_EXERCISE REQUIREMENTS_
All lines in the data below carrying the string "giao" are to be located and copied.

_EXTRACTED RECORDS_
● ● ● ● ●

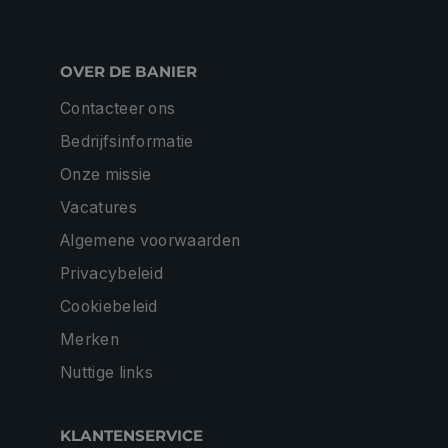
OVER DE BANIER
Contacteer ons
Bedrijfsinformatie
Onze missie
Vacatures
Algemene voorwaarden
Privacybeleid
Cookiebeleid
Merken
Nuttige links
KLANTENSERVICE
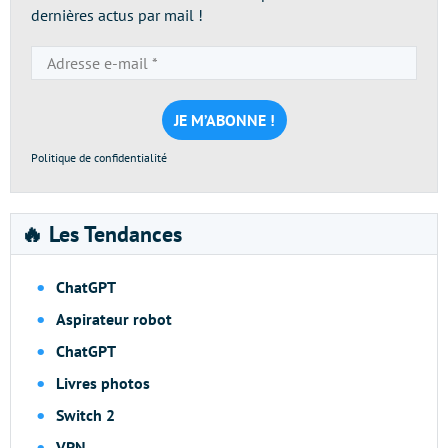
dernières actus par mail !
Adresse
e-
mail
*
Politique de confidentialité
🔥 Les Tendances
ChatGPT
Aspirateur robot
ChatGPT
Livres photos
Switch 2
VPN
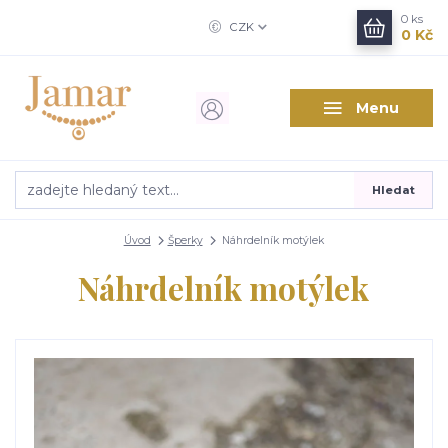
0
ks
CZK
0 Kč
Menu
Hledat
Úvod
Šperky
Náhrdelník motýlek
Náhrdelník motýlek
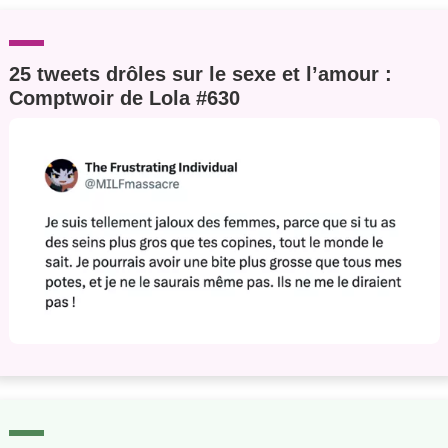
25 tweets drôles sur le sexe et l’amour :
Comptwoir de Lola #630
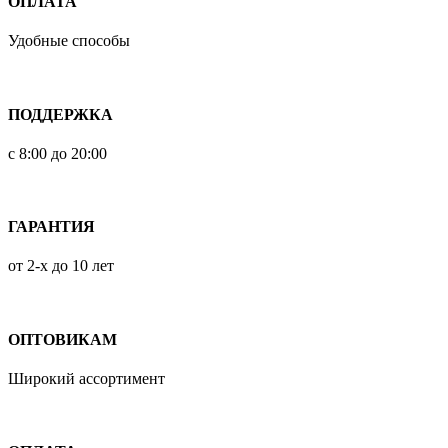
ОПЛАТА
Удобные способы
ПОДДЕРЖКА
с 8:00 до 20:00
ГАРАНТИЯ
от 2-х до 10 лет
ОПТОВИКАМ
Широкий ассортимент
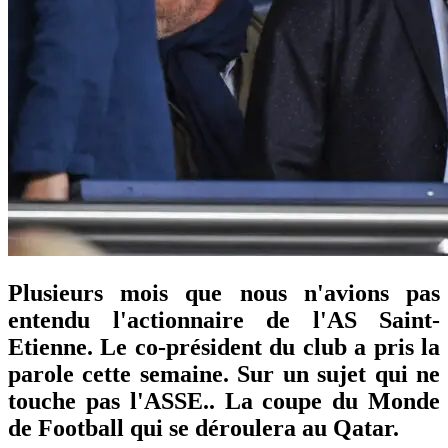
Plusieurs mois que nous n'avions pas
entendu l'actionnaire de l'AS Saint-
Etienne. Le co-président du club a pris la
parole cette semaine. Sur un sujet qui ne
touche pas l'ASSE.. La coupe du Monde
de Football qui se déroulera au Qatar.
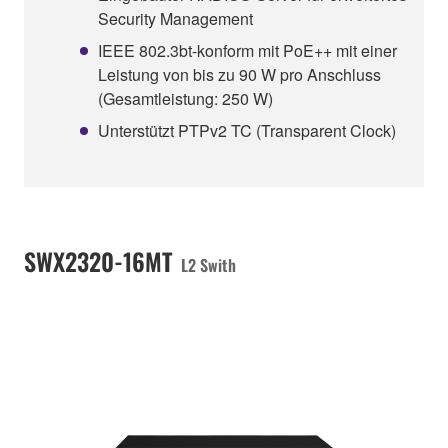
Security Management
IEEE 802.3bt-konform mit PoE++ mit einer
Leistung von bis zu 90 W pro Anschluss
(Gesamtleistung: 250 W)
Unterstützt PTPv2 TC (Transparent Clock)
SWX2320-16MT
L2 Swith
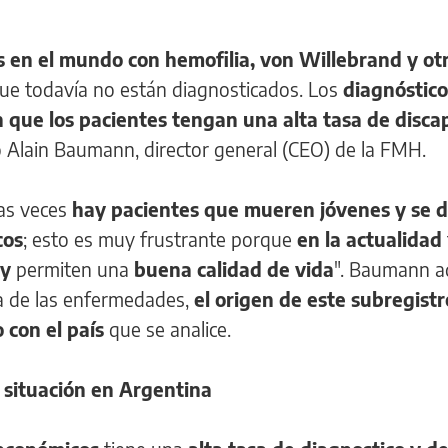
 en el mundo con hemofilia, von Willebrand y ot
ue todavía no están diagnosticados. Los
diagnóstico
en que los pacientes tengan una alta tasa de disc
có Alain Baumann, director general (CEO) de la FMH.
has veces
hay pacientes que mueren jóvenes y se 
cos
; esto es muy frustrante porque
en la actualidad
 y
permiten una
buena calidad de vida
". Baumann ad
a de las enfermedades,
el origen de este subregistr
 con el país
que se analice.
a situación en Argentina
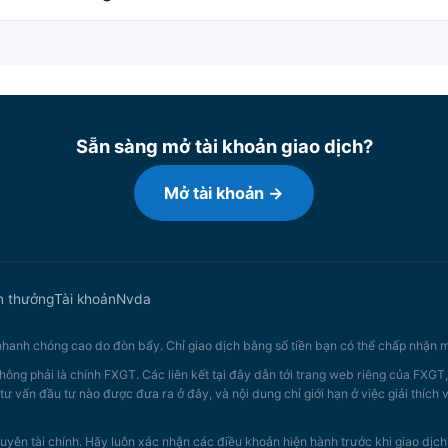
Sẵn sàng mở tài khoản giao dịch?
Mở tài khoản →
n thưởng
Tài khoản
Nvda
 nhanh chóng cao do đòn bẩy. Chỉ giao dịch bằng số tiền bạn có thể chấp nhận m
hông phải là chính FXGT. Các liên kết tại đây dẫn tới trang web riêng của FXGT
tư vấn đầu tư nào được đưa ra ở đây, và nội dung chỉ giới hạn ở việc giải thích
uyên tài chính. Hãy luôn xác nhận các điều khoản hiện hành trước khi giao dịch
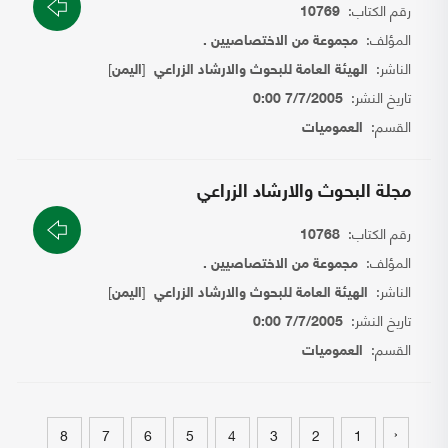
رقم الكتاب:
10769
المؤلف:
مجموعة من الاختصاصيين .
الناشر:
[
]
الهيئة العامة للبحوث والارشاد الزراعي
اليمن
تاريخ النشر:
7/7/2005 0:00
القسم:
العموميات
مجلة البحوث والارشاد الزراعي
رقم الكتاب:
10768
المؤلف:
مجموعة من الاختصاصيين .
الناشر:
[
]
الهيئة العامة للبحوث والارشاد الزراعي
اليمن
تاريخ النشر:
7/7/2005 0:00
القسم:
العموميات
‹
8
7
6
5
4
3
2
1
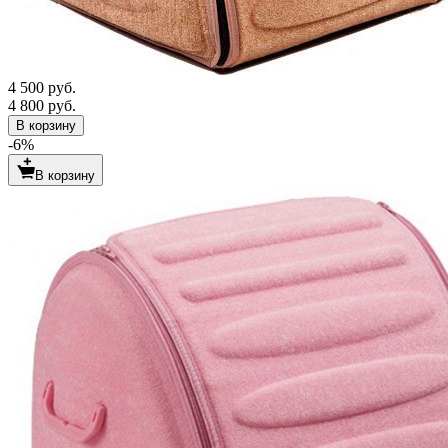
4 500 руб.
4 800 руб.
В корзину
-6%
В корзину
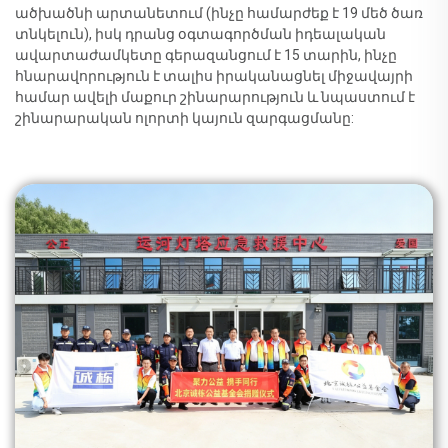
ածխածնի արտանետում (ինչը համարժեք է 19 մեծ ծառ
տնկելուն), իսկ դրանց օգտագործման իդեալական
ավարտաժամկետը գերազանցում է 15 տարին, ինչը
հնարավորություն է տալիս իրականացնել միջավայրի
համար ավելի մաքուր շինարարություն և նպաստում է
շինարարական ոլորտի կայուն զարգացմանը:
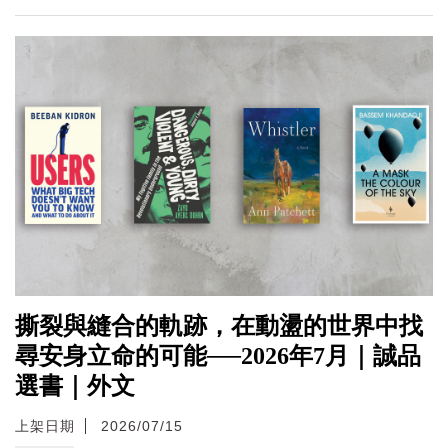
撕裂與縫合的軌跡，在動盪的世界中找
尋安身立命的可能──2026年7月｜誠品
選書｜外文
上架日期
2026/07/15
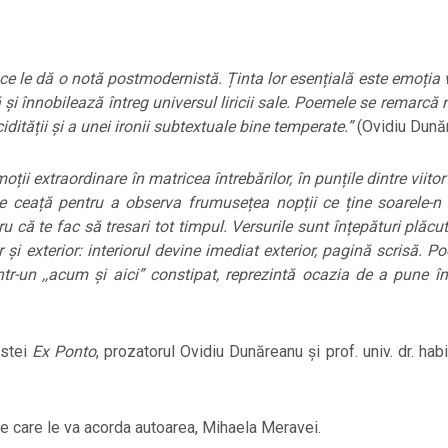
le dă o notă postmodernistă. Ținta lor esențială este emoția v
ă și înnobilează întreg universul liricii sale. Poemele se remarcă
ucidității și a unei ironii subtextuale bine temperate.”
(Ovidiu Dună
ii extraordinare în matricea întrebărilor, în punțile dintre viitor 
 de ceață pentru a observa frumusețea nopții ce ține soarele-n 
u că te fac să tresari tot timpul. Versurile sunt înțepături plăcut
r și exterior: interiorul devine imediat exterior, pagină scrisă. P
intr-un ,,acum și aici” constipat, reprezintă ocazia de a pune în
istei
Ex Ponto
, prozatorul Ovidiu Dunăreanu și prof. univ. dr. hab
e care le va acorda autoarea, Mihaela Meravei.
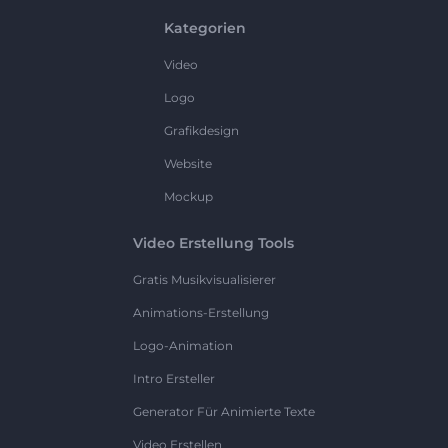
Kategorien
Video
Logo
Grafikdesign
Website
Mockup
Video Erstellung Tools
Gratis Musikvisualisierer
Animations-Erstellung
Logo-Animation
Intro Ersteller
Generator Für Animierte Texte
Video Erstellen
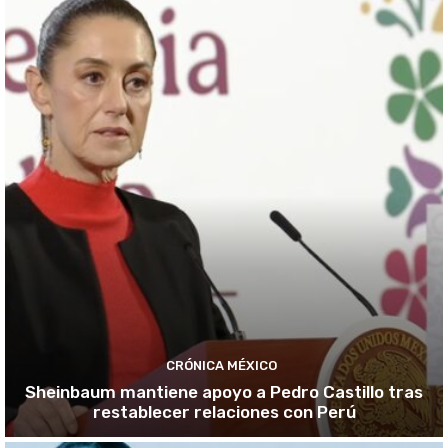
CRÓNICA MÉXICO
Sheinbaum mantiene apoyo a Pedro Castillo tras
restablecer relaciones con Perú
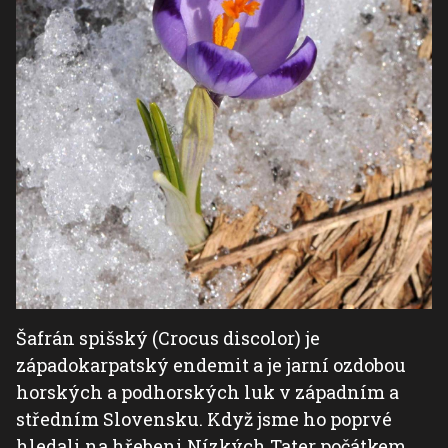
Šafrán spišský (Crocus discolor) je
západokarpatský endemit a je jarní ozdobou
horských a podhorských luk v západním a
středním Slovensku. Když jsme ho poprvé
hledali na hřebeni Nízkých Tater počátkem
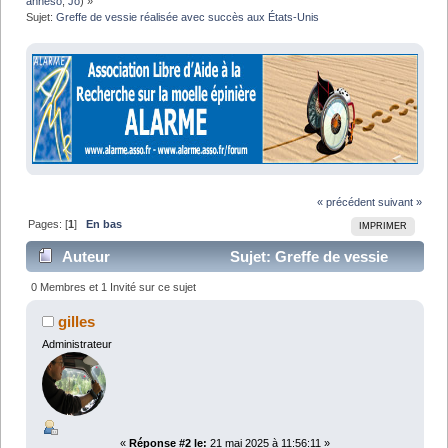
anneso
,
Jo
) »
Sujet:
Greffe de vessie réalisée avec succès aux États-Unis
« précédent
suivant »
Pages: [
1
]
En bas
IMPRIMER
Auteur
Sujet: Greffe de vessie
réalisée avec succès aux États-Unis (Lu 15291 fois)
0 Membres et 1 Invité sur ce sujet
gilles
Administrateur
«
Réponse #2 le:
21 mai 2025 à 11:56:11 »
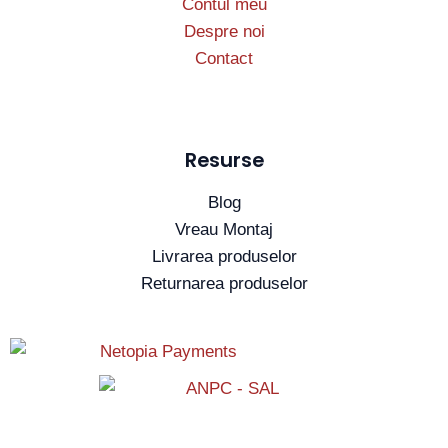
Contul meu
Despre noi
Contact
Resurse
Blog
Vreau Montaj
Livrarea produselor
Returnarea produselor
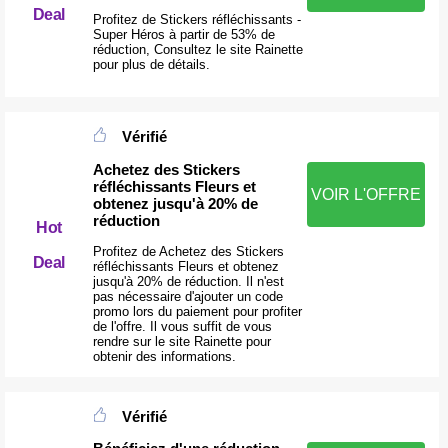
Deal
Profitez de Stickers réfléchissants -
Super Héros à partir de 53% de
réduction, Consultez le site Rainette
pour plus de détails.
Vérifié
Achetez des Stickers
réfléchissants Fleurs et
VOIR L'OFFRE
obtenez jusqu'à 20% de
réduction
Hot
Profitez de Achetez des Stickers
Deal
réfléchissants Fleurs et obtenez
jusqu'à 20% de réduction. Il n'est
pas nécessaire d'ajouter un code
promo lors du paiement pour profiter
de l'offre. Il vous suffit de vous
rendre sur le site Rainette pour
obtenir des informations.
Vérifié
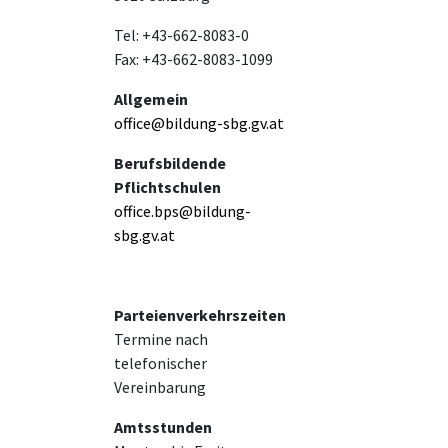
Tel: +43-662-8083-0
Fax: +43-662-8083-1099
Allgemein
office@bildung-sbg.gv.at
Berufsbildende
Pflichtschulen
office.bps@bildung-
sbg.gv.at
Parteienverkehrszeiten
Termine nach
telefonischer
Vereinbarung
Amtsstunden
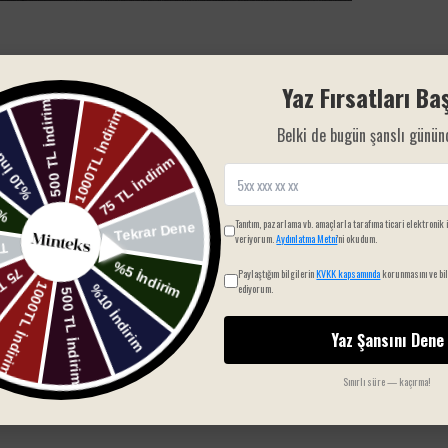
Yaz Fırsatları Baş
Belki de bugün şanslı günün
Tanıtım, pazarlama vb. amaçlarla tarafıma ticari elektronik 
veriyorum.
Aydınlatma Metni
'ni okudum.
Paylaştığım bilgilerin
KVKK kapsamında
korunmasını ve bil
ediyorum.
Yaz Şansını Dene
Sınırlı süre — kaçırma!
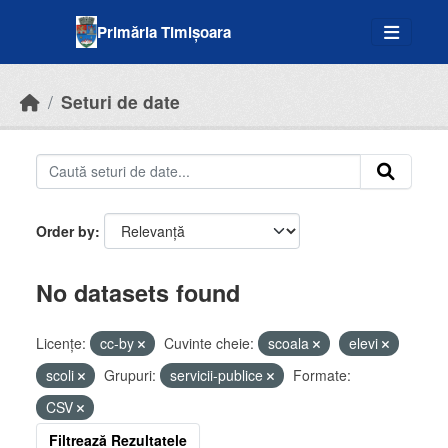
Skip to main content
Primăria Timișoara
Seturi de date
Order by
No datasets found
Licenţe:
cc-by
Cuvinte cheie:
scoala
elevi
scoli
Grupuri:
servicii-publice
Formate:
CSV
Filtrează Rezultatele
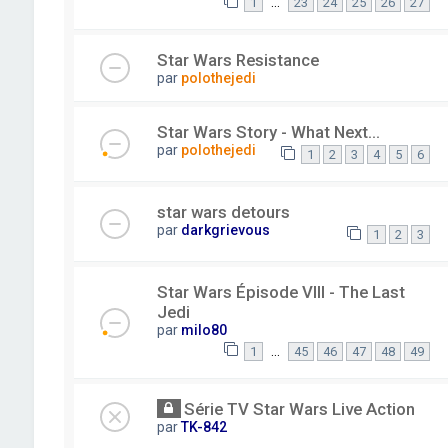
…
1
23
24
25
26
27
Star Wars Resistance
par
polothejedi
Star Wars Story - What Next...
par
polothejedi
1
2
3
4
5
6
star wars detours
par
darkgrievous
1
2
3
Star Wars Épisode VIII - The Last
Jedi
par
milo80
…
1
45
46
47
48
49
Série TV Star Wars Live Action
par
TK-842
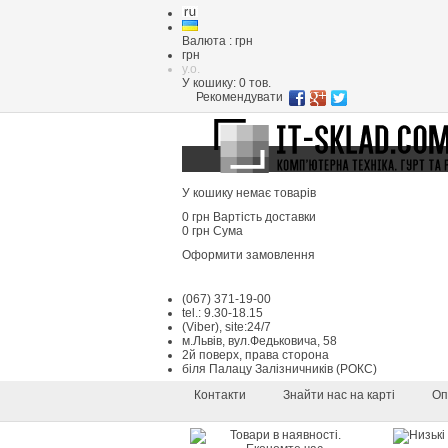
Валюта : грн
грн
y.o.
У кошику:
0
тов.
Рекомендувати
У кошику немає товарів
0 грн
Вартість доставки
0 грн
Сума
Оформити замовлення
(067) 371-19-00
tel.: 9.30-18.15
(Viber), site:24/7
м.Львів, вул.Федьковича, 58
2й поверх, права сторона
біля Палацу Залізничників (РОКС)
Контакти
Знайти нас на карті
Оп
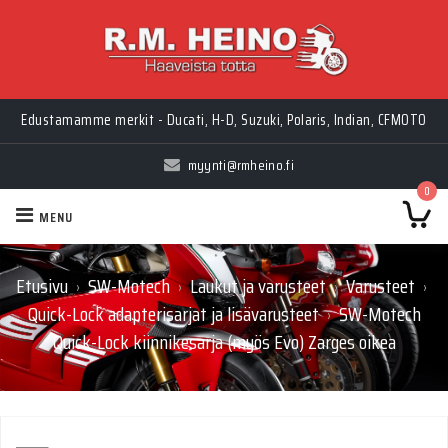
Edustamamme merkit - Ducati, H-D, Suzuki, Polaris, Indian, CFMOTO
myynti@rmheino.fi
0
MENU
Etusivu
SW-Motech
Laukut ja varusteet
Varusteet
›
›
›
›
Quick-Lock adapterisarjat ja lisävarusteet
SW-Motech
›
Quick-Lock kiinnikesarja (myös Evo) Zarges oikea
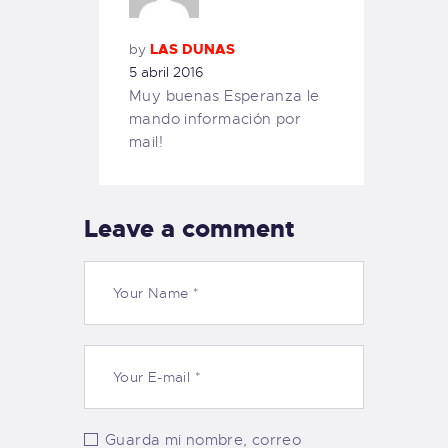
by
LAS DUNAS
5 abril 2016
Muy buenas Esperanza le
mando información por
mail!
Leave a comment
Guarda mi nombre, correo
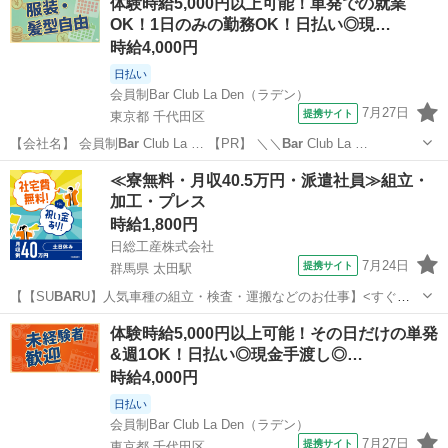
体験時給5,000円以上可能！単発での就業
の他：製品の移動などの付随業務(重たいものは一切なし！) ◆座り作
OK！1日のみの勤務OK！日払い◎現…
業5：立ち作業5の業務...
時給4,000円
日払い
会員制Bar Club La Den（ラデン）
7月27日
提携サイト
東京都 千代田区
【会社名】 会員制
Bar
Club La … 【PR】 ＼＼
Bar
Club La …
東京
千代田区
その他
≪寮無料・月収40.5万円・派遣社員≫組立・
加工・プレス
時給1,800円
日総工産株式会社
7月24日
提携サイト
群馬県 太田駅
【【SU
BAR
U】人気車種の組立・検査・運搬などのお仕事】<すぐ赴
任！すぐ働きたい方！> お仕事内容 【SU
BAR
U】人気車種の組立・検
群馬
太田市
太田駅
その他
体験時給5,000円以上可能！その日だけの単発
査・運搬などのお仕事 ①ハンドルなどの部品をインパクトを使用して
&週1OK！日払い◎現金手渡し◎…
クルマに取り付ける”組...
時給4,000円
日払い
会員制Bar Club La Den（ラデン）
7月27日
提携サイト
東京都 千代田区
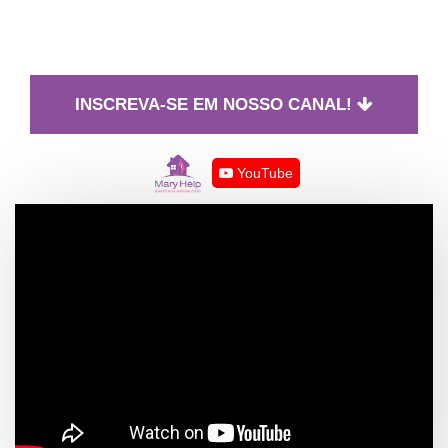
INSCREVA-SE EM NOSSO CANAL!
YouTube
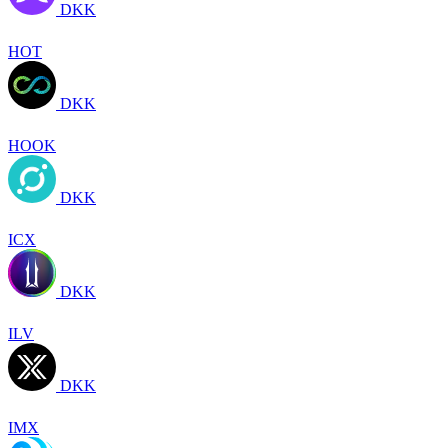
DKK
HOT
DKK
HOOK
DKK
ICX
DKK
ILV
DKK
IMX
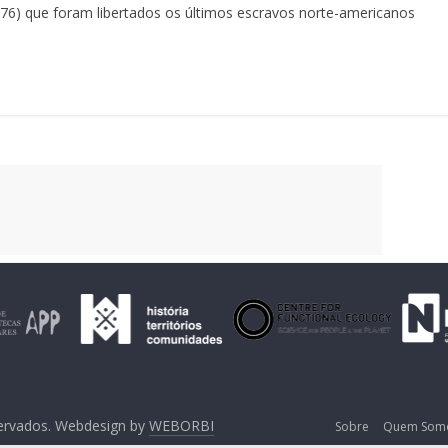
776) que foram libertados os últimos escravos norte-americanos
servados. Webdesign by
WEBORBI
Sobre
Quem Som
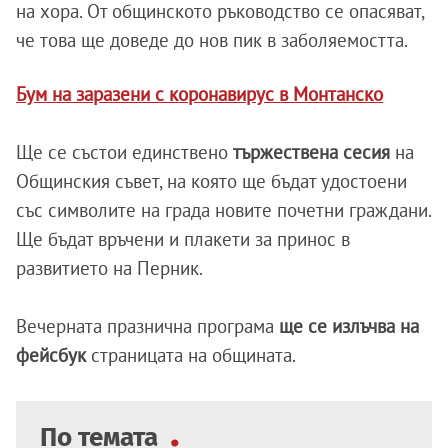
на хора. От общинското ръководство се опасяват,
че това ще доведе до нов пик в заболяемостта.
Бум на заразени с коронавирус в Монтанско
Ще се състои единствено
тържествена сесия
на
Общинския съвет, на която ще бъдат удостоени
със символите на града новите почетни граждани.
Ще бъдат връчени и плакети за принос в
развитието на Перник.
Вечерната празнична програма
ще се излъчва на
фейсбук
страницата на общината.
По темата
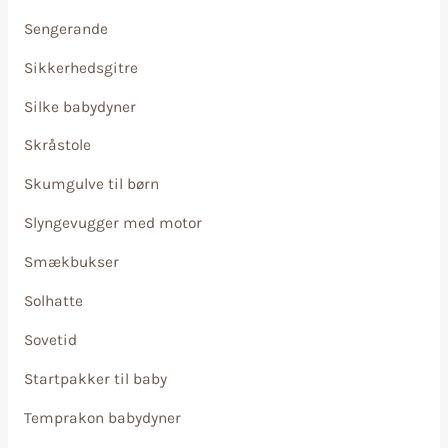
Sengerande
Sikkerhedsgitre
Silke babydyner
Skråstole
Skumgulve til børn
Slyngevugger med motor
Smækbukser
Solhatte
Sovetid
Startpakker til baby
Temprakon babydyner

● ● ● ● ●

_ANSWER TO THE PROBLEM_
Sẵn sàng mở tài khoản giao dịch?
 nhanh chóng cao do đòn bẩy. Chỉ giao dịch bằng số tiền bạn có thể chấp nhận m
uyên tài chính. Hãy luôn xác nhận các điều khoản hiện hành trước khi giao dịch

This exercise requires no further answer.